▸ **Your task**
Only the final stretch of the data is wanted: reproduce the line containing "ショッピング、ヨドバシカメラがあるが本丸の" and each line after it, exactly.

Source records
-=-=-=-=-
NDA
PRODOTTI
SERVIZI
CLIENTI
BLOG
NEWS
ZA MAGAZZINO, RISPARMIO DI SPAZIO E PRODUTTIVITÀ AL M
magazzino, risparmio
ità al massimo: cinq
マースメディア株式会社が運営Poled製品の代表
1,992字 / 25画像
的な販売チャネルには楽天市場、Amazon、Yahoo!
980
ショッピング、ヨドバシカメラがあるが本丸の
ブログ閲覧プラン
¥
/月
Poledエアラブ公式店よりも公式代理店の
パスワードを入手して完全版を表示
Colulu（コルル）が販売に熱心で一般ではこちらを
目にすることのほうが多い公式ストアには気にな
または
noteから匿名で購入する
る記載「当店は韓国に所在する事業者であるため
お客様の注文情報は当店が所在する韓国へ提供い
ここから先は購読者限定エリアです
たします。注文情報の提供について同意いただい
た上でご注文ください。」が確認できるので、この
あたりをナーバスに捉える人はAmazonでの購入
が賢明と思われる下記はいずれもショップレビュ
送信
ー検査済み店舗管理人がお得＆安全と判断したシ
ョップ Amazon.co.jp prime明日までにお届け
-=-=-=-=-
▸ **Completed exercise**
ショッピング、ヨドバシカメラがあるが本丸の
ブログ閲覧プラン
¥
/月
Poledエアラブ公式店よりも公式代理店の
パスワードを入手して完全版を表示
Colulu（コルル）が販売に熱心で一般ではこちらを
目にすることのほうが多い公式ストアには気にな
または
noteから匿名で購入する
る記載「当店は韓国に所在する事業者であるため
お客様の注文情報は当店が所在する韓国へ提供い
ここから先は購読者限定エリアです
たします。注文情報の提供について同意いただい
た上でご注文ください。」が確認できるので、この
あたりをナーバスに捉える人はAmazonでの購入
が賢明と思われる下記はいずれもショップレビュ
送信
ー検査済み店舗管理人がお得＆安全と判断したシ
ョップ Amazon.co.jp prime明日までにお届け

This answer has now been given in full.